Serving on a interface that isn't specified inside the configuration file

[Starz0r]

Before, I was not really sure where to post this between Caddy, Portainer, Let's Encrypt forums, and here, but I think after my findings today, I think opening the issue here is the best course of action.

Currently I'm experiencing an issue where using this image in Docker deployed from a Portainer interface gives me some issues, and has the Caddy executable exiting even though my certificates are returned successfully. I can successfully reproduce the issue on an DigitalOcean droplet on Debian 9.5 for x86-64 by pulling the image and running it, then editing the Caddyfile as follows and restarting the container.

docker.domain.tld {
     tls username@domain.tld

     proxy / localhost:port {
          transparent
          websocket
     }
}

Restarting with this configuration yields the following issue that ends up in the logfile.

urn:ietf:params:acme:error:malformed - Error creating new order :: DNS name does not have enough label

This error is pretty generic, and searching around for it yield not many result. But after many hours researching and asking around I came to the conclusion that this error is from this image ignoring some of my Caddyfile settings. When I attach a shell to the container and look for my certs, I can find that they are sent over successfully, meaning there is no issue there, so it seems that this image might have some defaults of it's own that still have some priority.

I have a big suspicion that this image is requesting a cert for either localhost or 0.0.0.0 or 127.0.0.1, which are all invalid by ACME standards. I'm not really sure why this is, even after I set my own Caddyfile which removes the 0.0.0.0 entry from the top of the file. Is there any way I can prevent it from attempting to register an invalid domain name? Everytime it does this, Caddy exits instead of just staying alive and not serving requests to that IP, meaning it will never actually try serving from interfaces I actually want.

[abiosoft]

Hmmm. The image has a default Caddyfile at /etc/Caddyfile and that can easily be overridden by mounting yours in the same path or specifying the --conf flag.

How are you starting the docker container, are you using a compose file?

[Starz0r]

I'm editing the default Caddyfile at /etc/Caddyfile with my desired settings.

The Docker container is started as normal from pulling it and just running it with all the default commandline arguments the image came with (although ACME-AGREE is set to true here).

[abiosoft]

I'm editing the default Caddyfile at /etc/Caddyfile with my desired settings.

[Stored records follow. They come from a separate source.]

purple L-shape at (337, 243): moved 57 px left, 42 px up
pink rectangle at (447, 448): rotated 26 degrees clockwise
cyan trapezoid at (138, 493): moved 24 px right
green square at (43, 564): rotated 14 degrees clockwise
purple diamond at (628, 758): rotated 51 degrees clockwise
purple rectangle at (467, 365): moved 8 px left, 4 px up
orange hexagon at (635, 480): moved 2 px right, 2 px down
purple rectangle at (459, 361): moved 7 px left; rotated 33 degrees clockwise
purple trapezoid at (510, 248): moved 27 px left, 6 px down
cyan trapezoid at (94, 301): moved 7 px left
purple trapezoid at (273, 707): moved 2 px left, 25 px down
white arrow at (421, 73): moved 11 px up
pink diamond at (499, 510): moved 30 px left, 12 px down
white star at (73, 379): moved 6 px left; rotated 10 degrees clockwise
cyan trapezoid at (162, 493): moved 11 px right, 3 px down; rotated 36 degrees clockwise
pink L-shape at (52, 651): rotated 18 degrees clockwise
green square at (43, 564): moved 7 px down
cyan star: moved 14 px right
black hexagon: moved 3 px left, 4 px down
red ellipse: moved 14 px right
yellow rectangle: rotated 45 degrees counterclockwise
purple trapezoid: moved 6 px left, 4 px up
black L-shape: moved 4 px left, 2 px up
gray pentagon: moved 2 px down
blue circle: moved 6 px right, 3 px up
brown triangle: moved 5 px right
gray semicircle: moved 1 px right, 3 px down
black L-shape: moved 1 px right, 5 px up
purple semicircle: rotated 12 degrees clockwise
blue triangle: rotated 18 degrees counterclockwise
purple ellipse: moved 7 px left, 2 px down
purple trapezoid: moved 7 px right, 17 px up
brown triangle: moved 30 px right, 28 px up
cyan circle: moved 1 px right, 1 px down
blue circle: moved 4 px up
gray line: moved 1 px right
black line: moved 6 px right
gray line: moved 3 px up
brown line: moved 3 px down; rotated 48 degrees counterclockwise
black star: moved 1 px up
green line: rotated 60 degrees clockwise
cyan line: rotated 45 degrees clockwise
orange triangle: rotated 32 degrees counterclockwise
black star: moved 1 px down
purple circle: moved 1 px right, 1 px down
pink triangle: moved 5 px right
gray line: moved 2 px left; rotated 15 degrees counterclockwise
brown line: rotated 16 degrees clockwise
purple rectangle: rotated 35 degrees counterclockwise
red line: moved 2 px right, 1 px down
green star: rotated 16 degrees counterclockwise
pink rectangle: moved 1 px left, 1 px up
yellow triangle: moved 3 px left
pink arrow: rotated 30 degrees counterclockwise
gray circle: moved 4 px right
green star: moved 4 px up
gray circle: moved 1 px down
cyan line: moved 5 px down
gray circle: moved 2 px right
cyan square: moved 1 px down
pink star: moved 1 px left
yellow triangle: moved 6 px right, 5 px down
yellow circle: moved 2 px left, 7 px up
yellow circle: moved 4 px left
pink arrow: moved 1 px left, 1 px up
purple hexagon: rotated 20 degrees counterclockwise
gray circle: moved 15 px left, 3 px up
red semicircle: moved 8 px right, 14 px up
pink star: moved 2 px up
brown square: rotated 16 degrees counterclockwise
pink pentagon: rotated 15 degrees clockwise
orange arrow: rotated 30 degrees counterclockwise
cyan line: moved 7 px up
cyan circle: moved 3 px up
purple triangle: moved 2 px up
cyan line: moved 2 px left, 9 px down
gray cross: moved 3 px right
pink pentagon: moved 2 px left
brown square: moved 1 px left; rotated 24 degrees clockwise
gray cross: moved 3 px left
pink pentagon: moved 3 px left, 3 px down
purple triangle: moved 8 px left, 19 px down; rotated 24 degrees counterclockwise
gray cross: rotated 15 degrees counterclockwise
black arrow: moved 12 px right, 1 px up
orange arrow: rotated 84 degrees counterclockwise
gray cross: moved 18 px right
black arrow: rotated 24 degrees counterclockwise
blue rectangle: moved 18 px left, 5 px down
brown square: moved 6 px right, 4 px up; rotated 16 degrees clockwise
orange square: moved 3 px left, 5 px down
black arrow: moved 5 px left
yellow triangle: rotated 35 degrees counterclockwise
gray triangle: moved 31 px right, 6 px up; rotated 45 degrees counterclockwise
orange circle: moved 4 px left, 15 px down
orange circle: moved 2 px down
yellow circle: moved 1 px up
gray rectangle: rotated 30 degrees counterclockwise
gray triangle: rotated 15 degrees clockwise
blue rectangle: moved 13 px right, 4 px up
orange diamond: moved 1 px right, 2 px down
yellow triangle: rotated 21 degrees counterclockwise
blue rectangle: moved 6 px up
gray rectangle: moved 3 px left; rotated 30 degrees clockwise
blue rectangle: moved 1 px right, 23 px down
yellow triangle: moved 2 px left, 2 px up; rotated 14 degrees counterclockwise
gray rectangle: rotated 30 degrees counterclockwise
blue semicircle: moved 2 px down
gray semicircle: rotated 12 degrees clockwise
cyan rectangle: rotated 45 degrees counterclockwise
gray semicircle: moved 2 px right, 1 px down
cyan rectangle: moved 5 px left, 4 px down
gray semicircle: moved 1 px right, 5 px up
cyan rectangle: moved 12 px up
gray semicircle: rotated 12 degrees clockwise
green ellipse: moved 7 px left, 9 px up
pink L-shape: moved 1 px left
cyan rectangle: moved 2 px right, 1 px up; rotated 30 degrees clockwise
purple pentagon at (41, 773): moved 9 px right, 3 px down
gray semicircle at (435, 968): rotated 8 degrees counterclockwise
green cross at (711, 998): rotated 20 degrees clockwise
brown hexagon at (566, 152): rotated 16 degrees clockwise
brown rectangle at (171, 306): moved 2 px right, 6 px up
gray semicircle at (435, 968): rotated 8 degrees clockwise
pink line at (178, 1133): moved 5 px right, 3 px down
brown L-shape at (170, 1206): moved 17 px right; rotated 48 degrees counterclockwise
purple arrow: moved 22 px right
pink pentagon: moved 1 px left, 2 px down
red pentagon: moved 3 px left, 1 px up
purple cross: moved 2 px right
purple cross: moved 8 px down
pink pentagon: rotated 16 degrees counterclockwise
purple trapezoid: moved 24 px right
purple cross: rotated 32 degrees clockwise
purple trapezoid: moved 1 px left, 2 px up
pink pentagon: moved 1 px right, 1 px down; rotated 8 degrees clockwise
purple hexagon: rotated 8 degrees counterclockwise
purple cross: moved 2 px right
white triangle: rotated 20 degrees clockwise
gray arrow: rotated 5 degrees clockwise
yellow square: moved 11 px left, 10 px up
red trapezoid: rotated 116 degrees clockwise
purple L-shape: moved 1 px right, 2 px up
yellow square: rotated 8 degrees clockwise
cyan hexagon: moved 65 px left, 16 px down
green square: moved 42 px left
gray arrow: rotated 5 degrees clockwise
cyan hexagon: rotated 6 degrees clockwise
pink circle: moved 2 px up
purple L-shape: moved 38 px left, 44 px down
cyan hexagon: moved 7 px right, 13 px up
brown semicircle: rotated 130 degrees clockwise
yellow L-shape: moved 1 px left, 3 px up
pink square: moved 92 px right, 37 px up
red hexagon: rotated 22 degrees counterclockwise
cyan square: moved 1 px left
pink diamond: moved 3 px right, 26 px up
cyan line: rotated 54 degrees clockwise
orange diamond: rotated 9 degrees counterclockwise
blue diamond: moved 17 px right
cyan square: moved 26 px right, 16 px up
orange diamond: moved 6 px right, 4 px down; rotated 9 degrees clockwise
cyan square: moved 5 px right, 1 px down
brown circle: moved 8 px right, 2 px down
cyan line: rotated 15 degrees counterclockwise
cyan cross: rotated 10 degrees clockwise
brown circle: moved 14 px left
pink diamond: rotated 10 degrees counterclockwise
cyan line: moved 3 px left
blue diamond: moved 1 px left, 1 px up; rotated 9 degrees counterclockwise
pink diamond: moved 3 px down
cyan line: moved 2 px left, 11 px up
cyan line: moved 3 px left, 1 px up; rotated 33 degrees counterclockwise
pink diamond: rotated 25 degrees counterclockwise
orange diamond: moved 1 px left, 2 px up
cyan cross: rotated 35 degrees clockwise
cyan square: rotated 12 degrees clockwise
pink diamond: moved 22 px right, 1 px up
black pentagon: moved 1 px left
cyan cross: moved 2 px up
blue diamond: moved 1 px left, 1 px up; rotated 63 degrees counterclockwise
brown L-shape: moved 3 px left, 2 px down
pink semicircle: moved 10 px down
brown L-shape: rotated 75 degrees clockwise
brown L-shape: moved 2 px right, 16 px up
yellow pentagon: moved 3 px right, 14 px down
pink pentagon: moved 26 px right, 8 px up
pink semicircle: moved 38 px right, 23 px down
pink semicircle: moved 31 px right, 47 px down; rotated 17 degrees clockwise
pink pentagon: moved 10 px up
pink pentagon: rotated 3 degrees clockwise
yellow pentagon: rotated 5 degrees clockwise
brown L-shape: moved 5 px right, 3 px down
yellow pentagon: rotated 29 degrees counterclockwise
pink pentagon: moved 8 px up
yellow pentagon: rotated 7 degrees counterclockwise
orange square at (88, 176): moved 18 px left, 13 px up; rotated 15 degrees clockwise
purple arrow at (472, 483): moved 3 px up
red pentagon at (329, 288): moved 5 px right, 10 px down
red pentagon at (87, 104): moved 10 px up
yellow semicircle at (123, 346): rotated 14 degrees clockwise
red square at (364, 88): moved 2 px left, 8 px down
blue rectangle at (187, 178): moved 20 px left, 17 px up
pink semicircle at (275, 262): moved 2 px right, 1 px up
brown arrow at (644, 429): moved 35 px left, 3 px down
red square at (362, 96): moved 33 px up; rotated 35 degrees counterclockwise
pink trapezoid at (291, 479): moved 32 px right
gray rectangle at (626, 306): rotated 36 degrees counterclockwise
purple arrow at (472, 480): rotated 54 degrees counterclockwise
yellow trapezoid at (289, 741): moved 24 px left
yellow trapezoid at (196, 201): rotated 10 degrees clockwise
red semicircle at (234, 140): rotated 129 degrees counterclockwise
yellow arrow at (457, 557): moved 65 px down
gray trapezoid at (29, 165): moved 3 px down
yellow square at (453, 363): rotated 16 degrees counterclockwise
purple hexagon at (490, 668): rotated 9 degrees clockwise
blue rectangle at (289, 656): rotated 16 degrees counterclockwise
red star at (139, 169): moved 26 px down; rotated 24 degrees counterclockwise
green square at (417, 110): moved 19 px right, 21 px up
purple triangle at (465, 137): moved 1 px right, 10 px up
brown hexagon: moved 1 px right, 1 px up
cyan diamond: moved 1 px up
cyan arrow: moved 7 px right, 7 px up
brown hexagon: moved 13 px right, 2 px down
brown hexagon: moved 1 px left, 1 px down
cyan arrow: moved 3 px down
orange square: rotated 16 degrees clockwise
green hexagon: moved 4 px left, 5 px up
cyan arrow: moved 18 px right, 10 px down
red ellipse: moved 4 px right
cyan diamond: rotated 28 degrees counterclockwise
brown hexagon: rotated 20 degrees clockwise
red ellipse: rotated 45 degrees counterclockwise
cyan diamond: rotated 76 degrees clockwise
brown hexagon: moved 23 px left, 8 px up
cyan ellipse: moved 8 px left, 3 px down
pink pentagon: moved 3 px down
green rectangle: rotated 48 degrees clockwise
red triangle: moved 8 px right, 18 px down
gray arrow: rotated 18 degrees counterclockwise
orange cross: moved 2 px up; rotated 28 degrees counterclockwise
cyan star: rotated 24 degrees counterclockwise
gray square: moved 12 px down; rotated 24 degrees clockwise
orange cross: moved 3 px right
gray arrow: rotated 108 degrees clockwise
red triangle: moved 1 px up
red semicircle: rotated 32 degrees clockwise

Just for clarity, how are you doing this? Do you have the path mounted as a volume?

[Starz0r]

I attach a shell (standard sh in this instance), and used a TUI Text Editor like GNU Nano to edit the file with the proper correct settings. However, this has the side effect of not be "consistent" in the ways I listed in the Original Post, as it still attempts to serve from 0.0.0.0, despite no longer present in the Caddyfile.

[abiosoft]

The reason I'm asking is that attaching a shell after starting the container is not gonna have an effect. Caddy has already started with the Caddyfile on disk before your edits. Except you restarted Caddy afterwards or you start Caddy inside the attached shell.

[Starz0r]

I'm not sure what you are getting at.

Are you saying that editing the config file at /etc/Caddyfile, then restarting the container so changes take effect is not the recommended way to do this? (Despite that the changes go through, it's just the fact that 0.0.0.0 persists regardless).

[Starz0r]

@abiosoft Yeah, it's an issue with this container. I decided to do a test by manually by obtaining the certificates and keyfile by hand, then asking Caddy to load it instead of giving it my email. The default behavior would be for this to successfully load my certs, then do nothing else, instead it loads my certs successfully AND does something else, which I'm not entirely sure of. I think it's trying to grab a certificate for 0.0.0.0, but Let's Encrypt isn't keen on giving me the info on what site was attempted or what the info on the attempt was.

So yeah, it's something with the default behavior on this container. I hope this can be fixed soon!

[Starz0r]

It appears that it is an issue with Global Directives since as soon as a Scoped Directive is brought in, it no longer works and causes some odd behavior. The maintainers over at mholt/caddy have assured me that this isn't a "bug" but just how directives work https://github.com/mholt/caddy/issues/2314.

I'm rather skeptical of not calling it a bug, as it produces unwanted behavior, but since I've resolved the issue, I see there is no point to keep this GitHub Issue open.

[francislavoie]

@Starz0r Just for next time, I suggest you post your full Caddyfile when opening issues like this one, it would've been simple to spot what the problem was and I'm sure @abiosoft would've pointed it out if you included your error/log directives. If you don't give the full picture it becomes hard to guess what might've gone wrong because we have to make assumptions based on the info you provided. Glad we found your issue eventually though!